Additionally, the unit tests in these projects are not clearly commented on the intention of what they test which directly contradicts common TDD principles and generally is just a terrible practice from an instruction standpoint and the labs themselves say “we won’t tell you what the tests do but in the real world you would have to code these yourself so be thankful” and what a load of garbage. “In the real world” first of all is apples and oranges with academics and secondly in the real world any decent developer or engineer would comment their unit tests to state the intention of those tests on the code. Now, this may be just a failure of the DSLabs framework but here is the thing. DSLabs is a FRAMEWORK not a plug and chug course content. I think DSLabs was meant to be a framework and starting point but its not a class in and of itself and 7210 decided it was and just copy pasted the labs into the course and then told us to do them. This is lazy and I expect better from a top institution like Georgia Tech. Not only were the labs just copy pasted into the course, but there was NO SUPPORT in any meaningful way from the instructors or TA’s during this semester. It has been stated by others but basically we had no real office hours over the course of this semester and instead were told to put all the class’ questions into a single Piazza thread where you might get some passive aggressive half ass answer a day later or be told to clarify your question so they can give you a half ass answer later. It was constant punting of responsibility by the TA’s to do the bare minimum to help students and it is frankly embarrassing to the reputation of this institution to have such poor quality support and help in such a difficult course. So to put it shortly, the labs are copy pasted from a framework that was not likely meant to be an all up class in and of itself and then they decided to offer no meaningful support for the projects and they added no intentional additional clarity to what we were even supposed to be doing in the assignments. Maybe this will improve in future semesters but I just want people reading these reviews to understand the gravity of what you are getting yourself into with this course. Unless there are significant changes, this course is a hot mess and is far from excellent or solid, as stated by other reviews.
To note: this course is offered on campus at University of Washington but they have approximately 10 office hours a week to meet with TA’s and get help. Maybe this was not feasible for our semester, but no attempt was even made to offer ANY meaningful support and that is a complete failure of this poorly constructed course.
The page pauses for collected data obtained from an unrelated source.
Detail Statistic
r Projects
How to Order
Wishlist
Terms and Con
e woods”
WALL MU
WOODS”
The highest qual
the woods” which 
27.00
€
I mean just read these reviews… People say the class is excellent then offer paragraphs of details on why the class was awful. Sounds like Stockholm Syndrome to me. I am in a different class this summer, for comparison, and I was over the moon joyous when I found out we had 5 TA’s with 5 hours of office hours a week where you could hop on BlueJeans with a TA and go over your project and get help. I was also over the moon when I asked for help on Piazza and the professor responded with ACTUAL help and assistance to get me on the right track. I am not exaggerating when I say NONE of this was something I experienced in 7210 and this is NOT the norm for OMSCS classes to just have AWOL TA’s and instructors who cannot muster the slight burden to actually help their students with assignments.
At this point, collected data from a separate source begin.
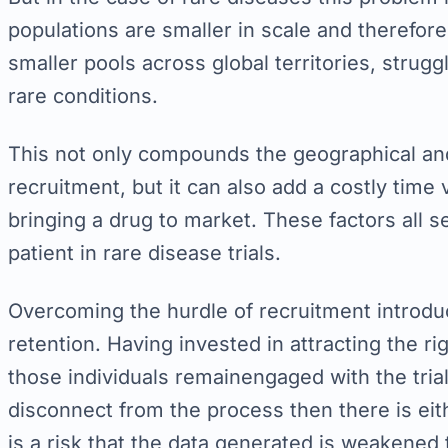
populations are smaller in scale and therefore
smaller pools across global territories, struggl
rare conditions.
This not only compounds the geographical and
recruitment, but it can also add a costly time 
bringing a drug to market. These factors all s
patient in rare disease trials.
Overcoming the hurdle of recruitment introdu
retention. Having invested in attracting the r
those individuals remainengaged with the trial.
disconnect from the process then there is ei
is a risk that the data generated is weakened to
Speaking of which, another student that reviewed this course said “for experienced engineers, not students.” Ok, well just a little bit of information for folks writing and reading these reviews, in the context of a Master’s program we are all STUDENTS who are taking classes in things we may or may not know much of anything about. Saying a class is for seasoned engineers and not students is a complete FAILURE of the course as a whole, full stop. I cannot believe it is able to be said a CLASS is EXCELLENT when also saying it is NOT for STUDENTS in an ACADEMIC setting and PROGRAM. Just insane to me to even think on. Folks need to go back to the drawing board on this one and think about it more. Obviously, it was also stated students had mental health concerns in the course which needs to be taken seriously but is also a complete failure by the course and an indication it is not excellent or solid. I don’t know why I even have to type this out but this is where this class takes us.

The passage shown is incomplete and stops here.